If Mr. Jacobson thinks about free will, maybe he’ll reach the same conclusion.

——————————————————————————————————————-

The story about Mr. Jacobson:  franklin_twp_man_charged_for_third_time

Professor Pereboom’s 45-minute lecture:
youtube.com/watch?v=bObzpWrhH-Q

PS — Was the title of the movie Free Willy an intentional pun? 

2 thoughts on “Should He Be Free? Are Any of Us?

  1. I’ve had only one experience with 911 and it involved a young child who dialed the number and then locked herself in bathroom because she was frightened. The mother called 911 back to explain what had happened and cancel the original call only to be told that 911 had to respond; they would not cancel the call. So, I presume that the Franklin caller is under the same constraint.

    Bringing up a philosopher who seriously (I think) talks about alternate universes seems to cloud the issue rather than enlighten it. So, maybe in that light the rest of this is meaningless, but I will go on regardless.

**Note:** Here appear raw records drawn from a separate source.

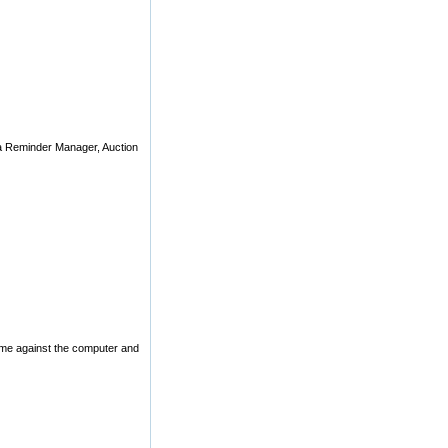
 a Reminder Manager, Auction
ame against the computer and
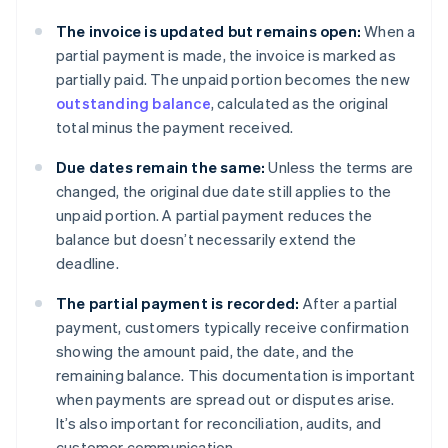
The invoice is updated but remains open:
When a
partial payment is made, the invoice is marked as
partially paid. The unpaid portion becomes the new
outstanding balance
, calculated as the original
total minus the payment received.
Due dates remain the same:
Unless the terms are
changed, the original due date still applies to the
unpaid portion. A partial payment reduces the
balance but doesn’t necessarily extend the
deadline.
The partial payment is recorded:
After a partial
payment, customers typically receive confirmation
showing the amount paid, the date, and the
remaining balance. This documentation is important
when payments are spread out or disputes arise.
It’s also important for reconciliation, audits, and
customer communication.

    The article says he called 911 over 30 times but was arrested only thrice. I applaud the restraint of the local police. But, maybe they arrested him with good intentions, i.e., to get him the help he requires, under the law. I believe that attempted suicide is illegal and will result in arrest. It is my understanding that this is the proper and legal way to restrain the party from additional attempts. Makes sense to me. The courts can mandate therapy or even institutionalization (for better or worse.)

    Free will. I suppose one either does or doesn’t believe in it and often differently at different times. Perhaps it is a convenience. If you can’t help it because of your lack of free will and the cops arrest you because of their lack of free will why complain? Seems like nothing can be done. But, perhaps free will can be judged by voting! Peer review; peer pressure. If too many people think that your actions are wrong e.g. you call 911 for no real reason, then it seems more free to just chuck the person in jail and let him figure it out for himself; or rot. The altruism gene says otherwise but let’s not go into what drives that one.

    Anyway, I have made arrangements with the Franklin authorities to have the perp delivered to your home for caring remediation on Monday, Wednesday, and Friday until further notice. The Court was quite willing to take your original post as evidence that you would ultimately approve of this solution and thanks you for your civic involvement.

    PS A closing thought which may pertain to free will, or incarceration, or fault, or punishment, etc. Having visited and inmate at a prison once, I found a posting on the bulletin board which outlined the duties of the prison staff. The first line said that their purpose was to incarcerate not cure. I think most prison guards are basically honest but also uneducated in basic human psychology. Nor do I think that the rest of us particularly savvy in this regard.

  2. Prof. Pereboom (Cornell Univ.) doesn’t actually discuss other universes, at least not in this lecture. He’s speaking in Alabama, however, which some of us think is in a universe different from our own.

    In the lecture, he mentions another philosopher who wrote a book saying we don’t have free will but should keep this fact a secret, because society would suffer if doubt in free will became common. This other professor apparently doesn’t even teach the topic, for fear that it will turn his students toward selfish or other bad behavior. On the other hand, Prof. Pereboom thinks doubting free will can make us more charitable toward people’s bad behavior (and less approving of their good behavior). If the “no free will” belief catches on, we’ll see what happens.

    I didn’t think the free will issue would do much to clarify Mr. Jacobson’s situation. Remember the quote from Betrand Russell: “The point of philosophy is to start with something so simple as not to seem worth stating, and to end with something so paradoxical that no one will believe it.”

    Regarding how Mr. Jacobson should be dealt with, however, the article does say they put him in a special program to avoid jail time. Too bad it didn’t work (so far). Without knowing the details, being locked up may be the best solution, but on the face of it, he definitely sounds like someone with a medical problem. I look forward to meeting him and doing what I can. Thanks in advance for letting him call you instead of 911 when the urge strikes.